AI TRANSFORMATION (3 min) - This isn't just "more of the same" — it's a qualitative shift - The economics of disinformation have inverted - Defense was already losing; AI tips the balance further KEY INSIGHT: We're entering a world where seeing is no longer believing, and "proof" can be fabricated on demand. CALL-OUT: - The hardest part isn't generating fakes — it's distribution + credibility. AI helps there too (personalization + scale). ONLINE TIP: - Read the table out loud — students may be on mobile and the table can be hard to read; verbally walk each row. TRANSITION: "Here's what that toolkit actually looks like in practice."
TOOLKIT (3 min) - Walk through each capability - Emphasize: these aren't theoretical — they exist NOW - The barrier to entry keeps dropping DEEPFAKES: Voice cloning needs ~3 seconds of audio. Video is getting there. AI TEXT: GPT-era models write better than most humans PERSONAS: StyleGAN faces, AI-written bios, years of fake posting history TARGETING: Cambridge Analytica was primitive compared to what's possible BOTS: Coordinated inauthentic behavior at scale ONLINE POLL (run it now): "Which of these concerns you most?" — launch the pre-built Zoom poll (Options: Deepfakes / AI-generated text / Synthetic personas / Personalized targeting / Amplification bots) Show results on screen and comment briefly — 30 sec. PITFALL TO AVOID: - Students may fixate on deepfakes; remind them "cheap, boring, high-volume" text often moves more opinion than flashy video. TRANSITION: "Let's see how these tools fit together into a full campaign."

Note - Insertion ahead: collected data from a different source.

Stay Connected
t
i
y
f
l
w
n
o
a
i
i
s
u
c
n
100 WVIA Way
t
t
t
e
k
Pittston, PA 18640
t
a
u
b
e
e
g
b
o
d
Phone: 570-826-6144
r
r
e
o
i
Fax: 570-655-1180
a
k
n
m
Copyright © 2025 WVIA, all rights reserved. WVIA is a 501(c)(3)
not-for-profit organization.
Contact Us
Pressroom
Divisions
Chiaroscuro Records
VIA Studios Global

ANATOMY (3 min) - This is the modern playbook — fully automated influence operations - A small team (or individual) can run campaigns that once required state resources - The feedback loop means campaigns get better over time KEY INSIGHT: This isn't about one viral post — it's about systematically shifting what people believe over time. CONNECT TO PREVIOUS CONTENT: Remember the disinformation pipeline from cybersecurity? AI supercharges every step. ONLINE TIP: - Walk through each numbered step slowly and wait a beat — students need a moment to absorb the scale - Optional: paste the 6 steps in chat so students can follow along OPTIONAL EMPHASIS: - The real "weapon" is attention: platforms optimize for engagement; campaigns optimize for triggering it. TRANSITION: "This isn't hypothetical — let's look at what this already looks like in elections."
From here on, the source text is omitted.